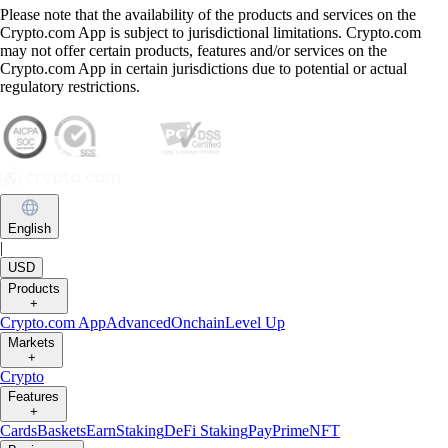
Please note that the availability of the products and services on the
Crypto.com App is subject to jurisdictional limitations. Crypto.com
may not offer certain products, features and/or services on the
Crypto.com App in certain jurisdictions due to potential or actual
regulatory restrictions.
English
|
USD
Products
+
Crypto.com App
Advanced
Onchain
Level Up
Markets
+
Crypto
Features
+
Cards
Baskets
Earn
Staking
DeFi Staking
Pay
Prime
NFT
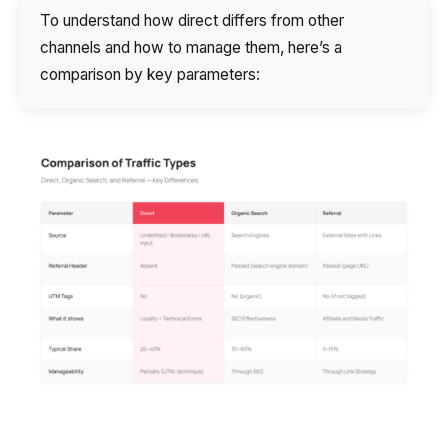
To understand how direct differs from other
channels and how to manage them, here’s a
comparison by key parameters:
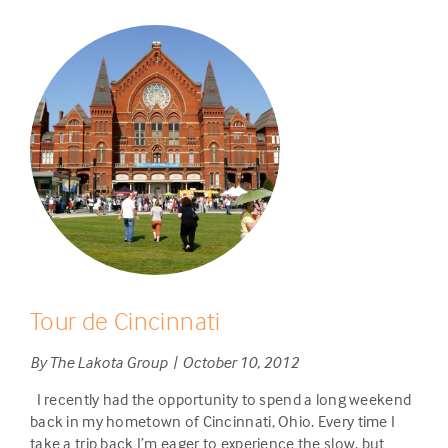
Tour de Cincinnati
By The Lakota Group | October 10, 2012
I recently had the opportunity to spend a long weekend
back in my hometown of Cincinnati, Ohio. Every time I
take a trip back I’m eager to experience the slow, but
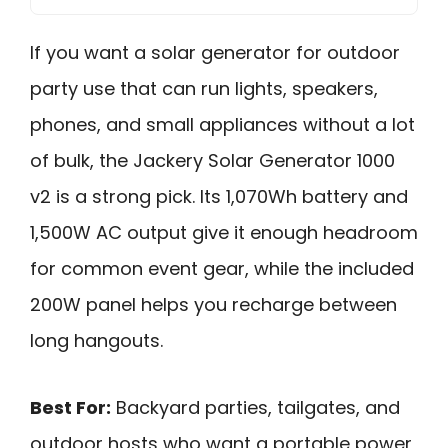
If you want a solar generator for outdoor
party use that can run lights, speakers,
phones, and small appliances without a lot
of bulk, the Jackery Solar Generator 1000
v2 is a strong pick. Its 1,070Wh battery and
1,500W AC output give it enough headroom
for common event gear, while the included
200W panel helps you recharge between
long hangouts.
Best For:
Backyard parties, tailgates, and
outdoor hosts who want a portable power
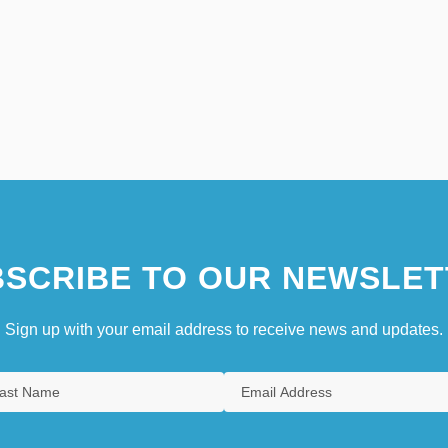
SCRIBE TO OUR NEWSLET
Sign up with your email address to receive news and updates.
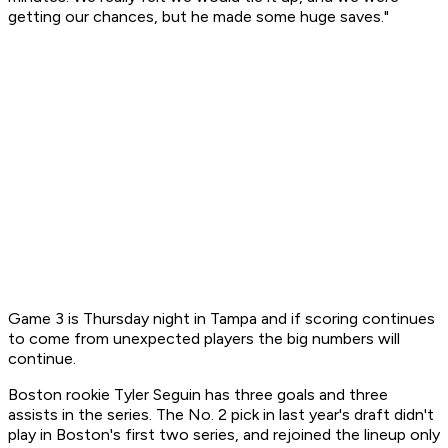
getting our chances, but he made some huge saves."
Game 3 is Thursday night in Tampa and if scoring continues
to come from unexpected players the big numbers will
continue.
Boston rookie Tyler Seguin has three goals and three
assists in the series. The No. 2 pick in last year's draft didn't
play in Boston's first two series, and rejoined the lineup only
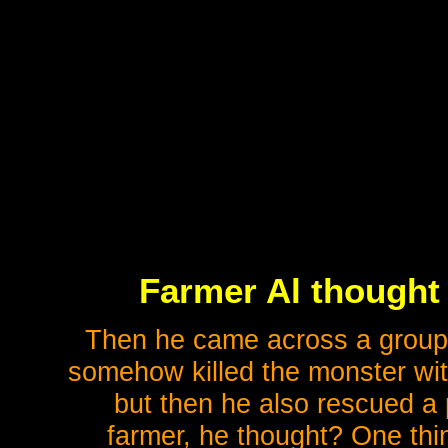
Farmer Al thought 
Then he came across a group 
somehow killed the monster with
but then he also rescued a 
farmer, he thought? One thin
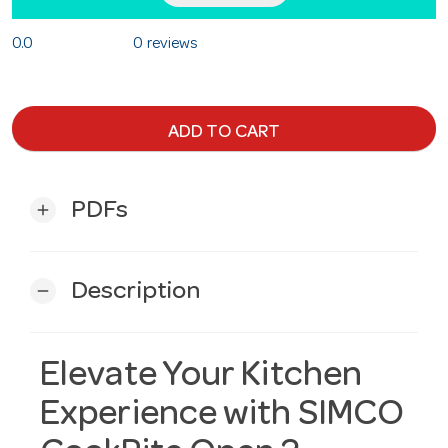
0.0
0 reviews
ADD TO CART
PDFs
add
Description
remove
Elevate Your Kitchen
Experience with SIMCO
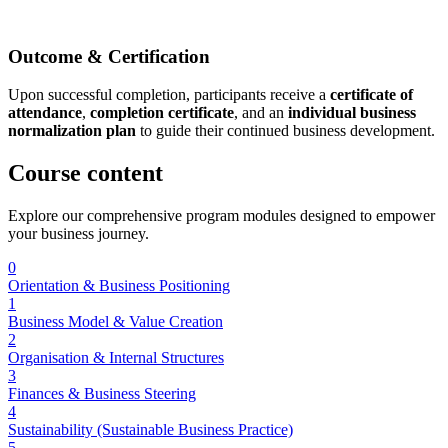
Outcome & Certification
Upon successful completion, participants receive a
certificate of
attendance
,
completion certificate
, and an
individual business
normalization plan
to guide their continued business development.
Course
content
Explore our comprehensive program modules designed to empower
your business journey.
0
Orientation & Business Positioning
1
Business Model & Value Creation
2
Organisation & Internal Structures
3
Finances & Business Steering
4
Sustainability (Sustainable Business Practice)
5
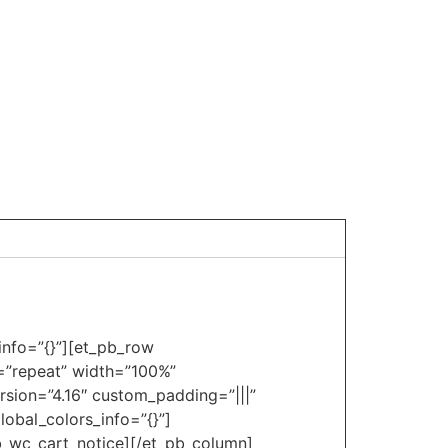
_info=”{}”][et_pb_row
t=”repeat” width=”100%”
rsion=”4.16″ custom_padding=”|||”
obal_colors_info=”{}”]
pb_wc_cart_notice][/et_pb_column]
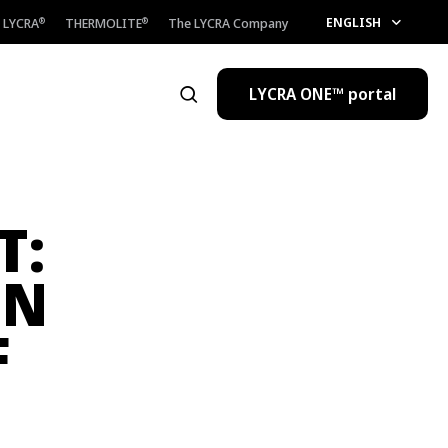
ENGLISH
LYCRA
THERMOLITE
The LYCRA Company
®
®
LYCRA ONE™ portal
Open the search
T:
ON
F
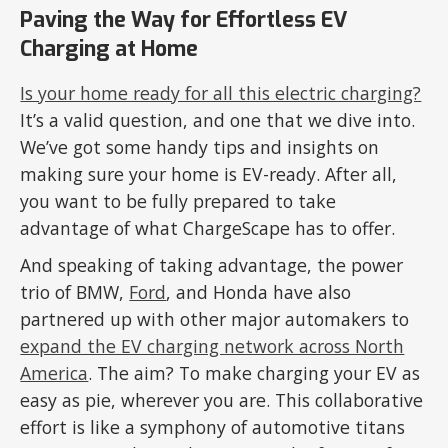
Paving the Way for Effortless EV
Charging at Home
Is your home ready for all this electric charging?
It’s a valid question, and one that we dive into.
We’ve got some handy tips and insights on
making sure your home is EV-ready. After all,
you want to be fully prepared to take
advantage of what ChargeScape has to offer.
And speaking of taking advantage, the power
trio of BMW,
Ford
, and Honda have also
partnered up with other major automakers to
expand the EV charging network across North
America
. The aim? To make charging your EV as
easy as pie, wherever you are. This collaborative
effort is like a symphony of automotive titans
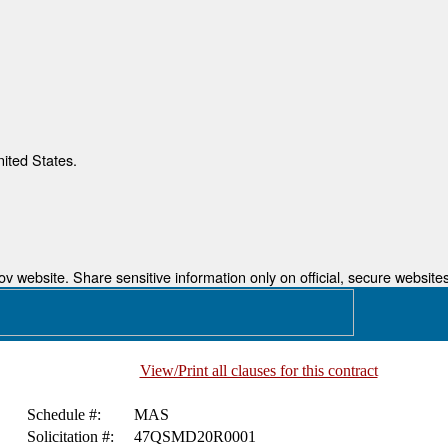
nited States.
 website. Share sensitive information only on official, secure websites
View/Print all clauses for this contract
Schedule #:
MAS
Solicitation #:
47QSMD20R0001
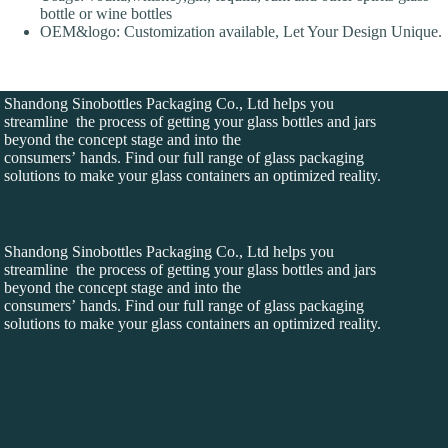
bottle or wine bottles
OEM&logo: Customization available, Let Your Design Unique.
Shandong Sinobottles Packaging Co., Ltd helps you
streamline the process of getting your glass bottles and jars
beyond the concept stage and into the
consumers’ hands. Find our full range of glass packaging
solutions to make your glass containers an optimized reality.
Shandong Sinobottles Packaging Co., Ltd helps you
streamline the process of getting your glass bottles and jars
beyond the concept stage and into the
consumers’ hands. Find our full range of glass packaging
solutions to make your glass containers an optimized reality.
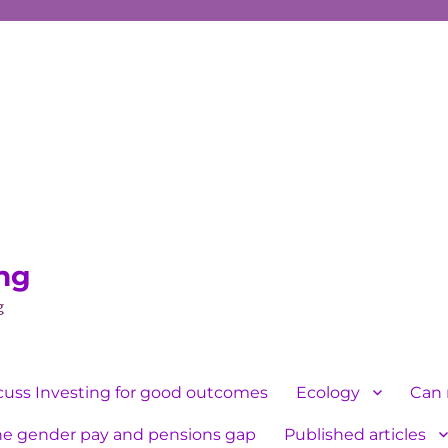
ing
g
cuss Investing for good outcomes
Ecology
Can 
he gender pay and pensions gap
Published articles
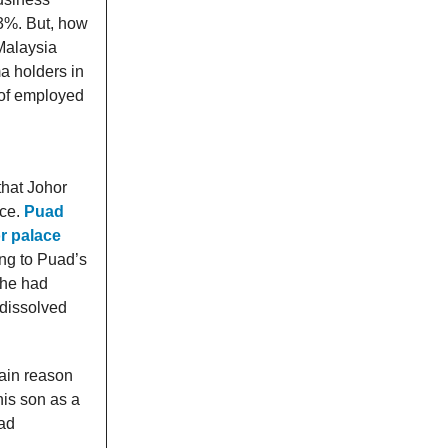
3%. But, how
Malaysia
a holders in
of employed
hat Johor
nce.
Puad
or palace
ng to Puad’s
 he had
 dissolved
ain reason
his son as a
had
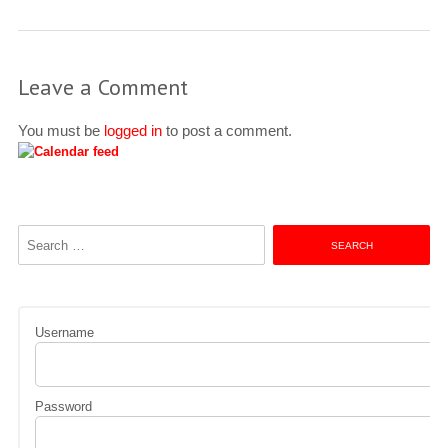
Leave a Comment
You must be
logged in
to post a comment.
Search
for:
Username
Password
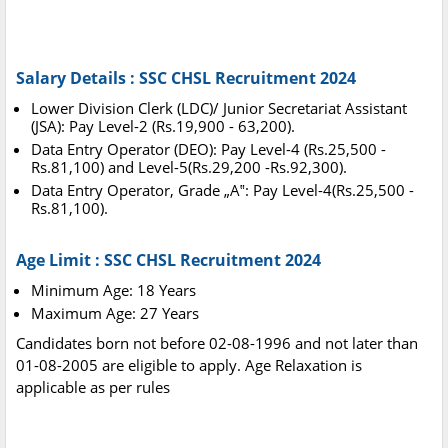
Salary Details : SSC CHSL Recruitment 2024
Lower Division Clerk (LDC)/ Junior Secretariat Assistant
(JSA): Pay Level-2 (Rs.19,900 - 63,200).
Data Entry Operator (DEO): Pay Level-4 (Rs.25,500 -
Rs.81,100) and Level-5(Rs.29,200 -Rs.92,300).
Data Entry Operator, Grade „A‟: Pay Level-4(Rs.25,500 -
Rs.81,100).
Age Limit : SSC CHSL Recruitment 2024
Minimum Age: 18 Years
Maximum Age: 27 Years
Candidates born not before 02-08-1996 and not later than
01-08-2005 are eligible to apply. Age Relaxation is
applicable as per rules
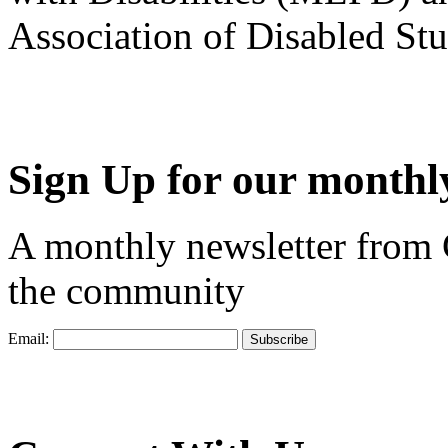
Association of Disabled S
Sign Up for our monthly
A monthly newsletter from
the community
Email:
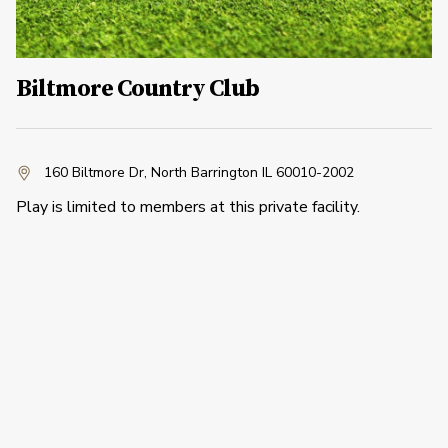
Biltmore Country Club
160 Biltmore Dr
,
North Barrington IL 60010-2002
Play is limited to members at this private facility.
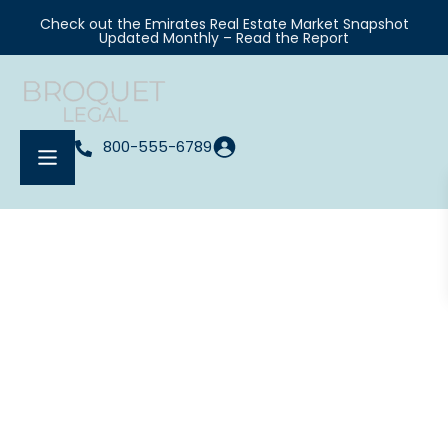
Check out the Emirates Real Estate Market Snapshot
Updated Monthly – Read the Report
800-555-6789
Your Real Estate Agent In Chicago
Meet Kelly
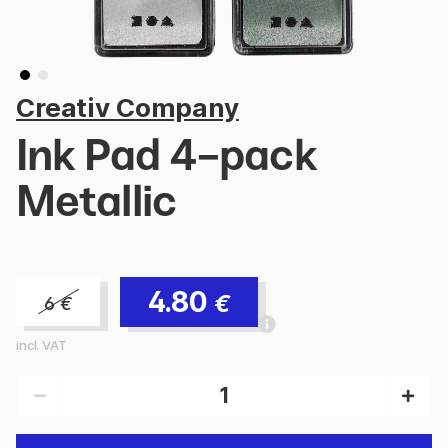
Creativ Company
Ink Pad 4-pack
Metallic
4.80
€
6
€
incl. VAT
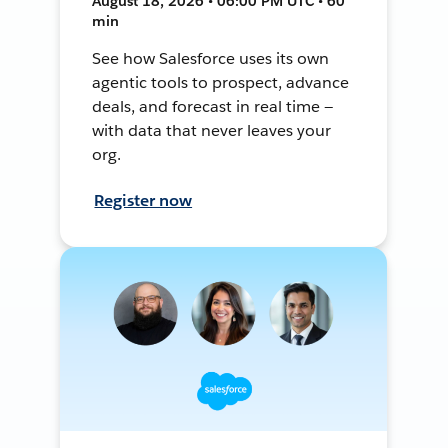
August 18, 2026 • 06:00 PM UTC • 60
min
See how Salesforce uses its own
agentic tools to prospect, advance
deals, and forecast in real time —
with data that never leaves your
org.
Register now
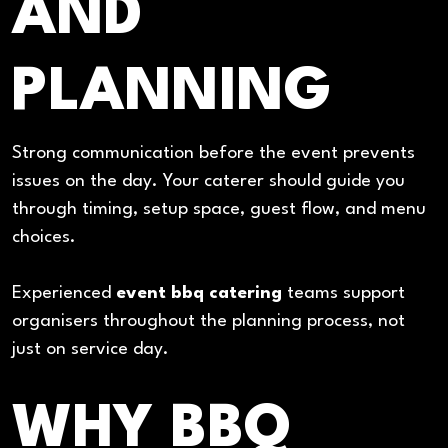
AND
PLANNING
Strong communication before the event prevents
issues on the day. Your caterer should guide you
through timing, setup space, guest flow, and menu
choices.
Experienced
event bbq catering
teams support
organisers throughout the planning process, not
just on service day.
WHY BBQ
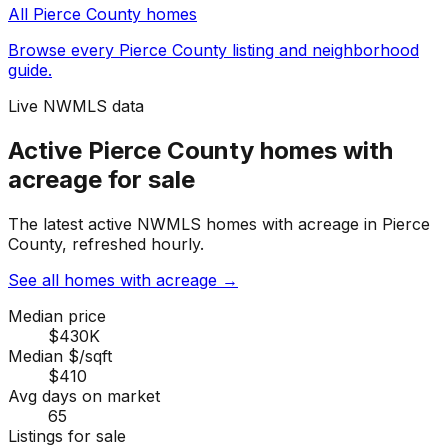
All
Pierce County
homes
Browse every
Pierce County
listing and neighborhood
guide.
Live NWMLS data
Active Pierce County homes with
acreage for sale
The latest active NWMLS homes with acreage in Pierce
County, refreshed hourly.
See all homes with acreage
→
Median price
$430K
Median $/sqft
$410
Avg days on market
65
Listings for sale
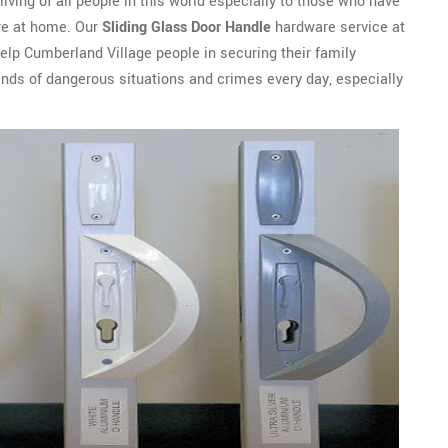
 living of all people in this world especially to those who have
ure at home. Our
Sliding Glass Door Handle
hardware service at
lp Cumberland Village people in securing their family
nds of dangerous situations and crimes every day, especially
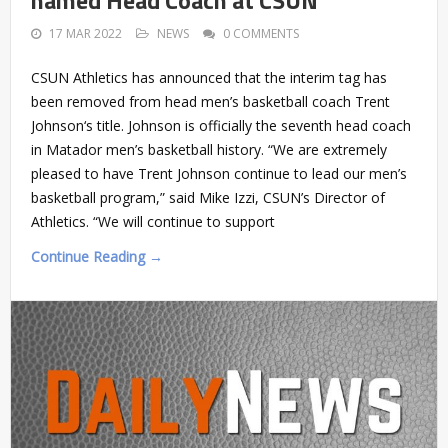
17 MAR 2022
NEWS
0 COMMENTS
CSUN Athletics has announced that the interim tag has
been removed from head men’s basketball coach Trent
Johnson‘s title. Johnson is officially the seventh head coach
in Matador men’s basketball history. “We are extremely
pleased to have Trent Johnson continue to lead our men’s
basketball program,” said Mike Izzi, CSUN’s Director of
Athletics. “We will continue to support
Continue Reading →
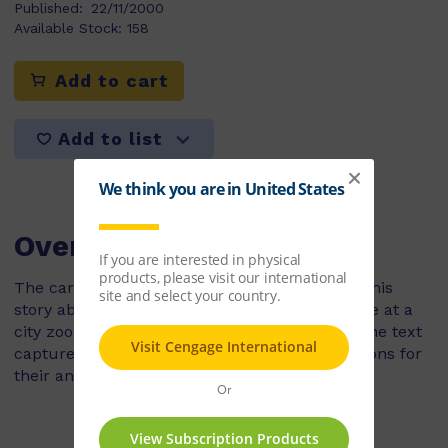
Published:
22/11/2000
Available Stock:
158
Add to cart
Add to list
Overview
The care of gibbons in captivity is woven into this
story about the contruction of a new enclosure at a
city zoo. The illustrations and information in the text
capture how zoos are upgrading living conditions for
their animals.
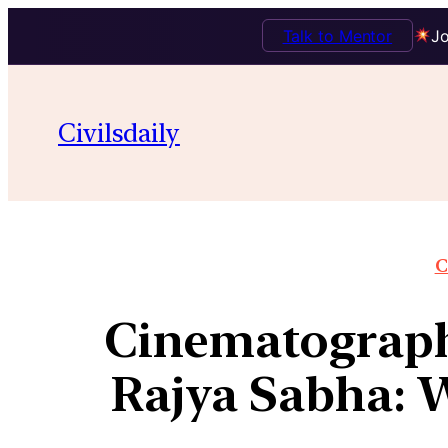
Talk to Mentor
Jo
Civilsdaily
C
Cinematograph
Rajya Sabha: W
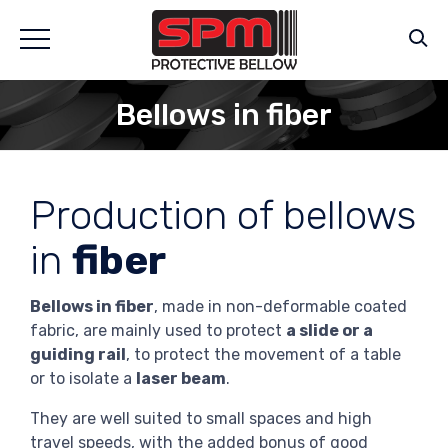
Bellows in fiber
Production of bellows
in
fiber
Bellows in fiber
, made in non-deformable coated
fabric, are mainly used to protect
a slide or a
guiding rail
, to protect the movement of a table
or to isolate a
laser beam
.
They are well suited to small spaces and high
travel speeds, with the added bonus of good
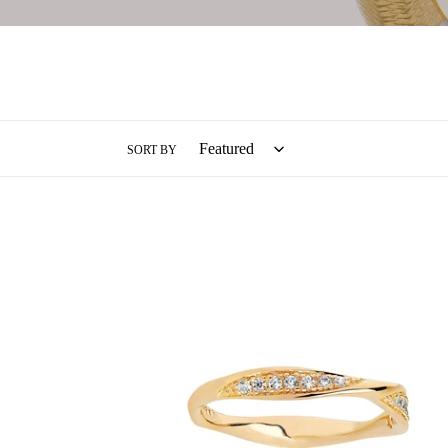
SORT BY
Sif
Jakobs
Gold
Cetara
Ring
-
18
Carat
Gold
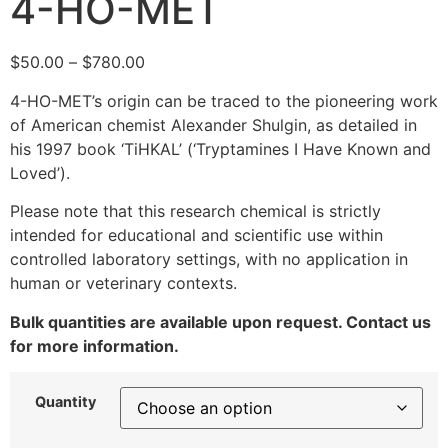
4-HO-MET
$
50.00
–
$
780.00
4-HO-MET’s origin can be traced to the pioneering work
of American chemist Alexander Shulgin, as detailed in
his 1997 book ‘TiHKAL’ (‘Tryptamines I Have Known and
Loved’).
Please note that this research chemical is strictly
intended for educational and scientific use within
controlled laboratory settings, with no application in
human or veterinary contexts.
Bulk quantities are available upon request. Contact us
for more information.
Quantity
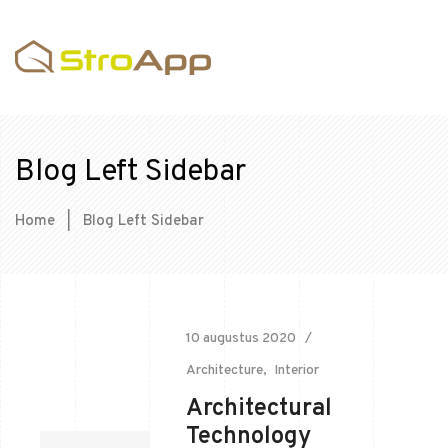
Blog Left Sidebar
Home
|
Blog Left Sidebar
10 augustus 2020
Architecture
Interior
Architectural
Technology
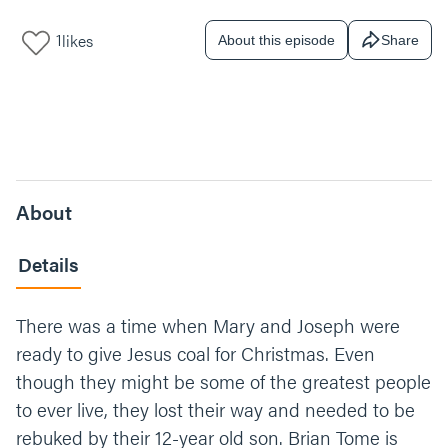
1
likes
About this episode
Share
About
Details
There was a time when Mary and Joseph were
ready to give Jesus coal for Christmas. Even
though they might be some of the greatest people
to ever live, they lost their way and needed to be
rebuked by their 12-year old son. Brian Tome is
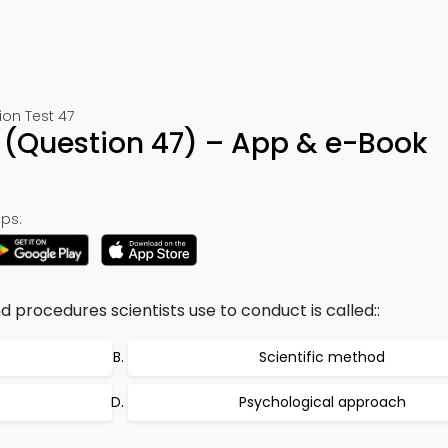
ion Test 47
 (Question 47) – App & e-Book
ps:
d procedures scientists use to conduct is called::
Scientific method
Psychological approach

+---+

_WORK ORDER:_
Both the line containing "intended for educational" and the line containing "ready to give Jesus coal for Christmas. Even" above belong in the output, as do the lines between them. Print them exactly, without pictures.

_ANSWER FOR THE TASK:_
intended for educational and scientific use within
controlled laboratory settings, with no application in
human or veterinary contexts.
Bulk quantities are available upon request. Contact us
for more information.
Quantity
Blog Left Sidebar
Home
|
Blog Left Sidebar
10 augustus 2020
Architecture
Interior
Architectural
Technology
1
likes
About this episode
Share
About
Details
There was a time when Mary and Joseph were
ready to give Jesus coal for Christmas. Even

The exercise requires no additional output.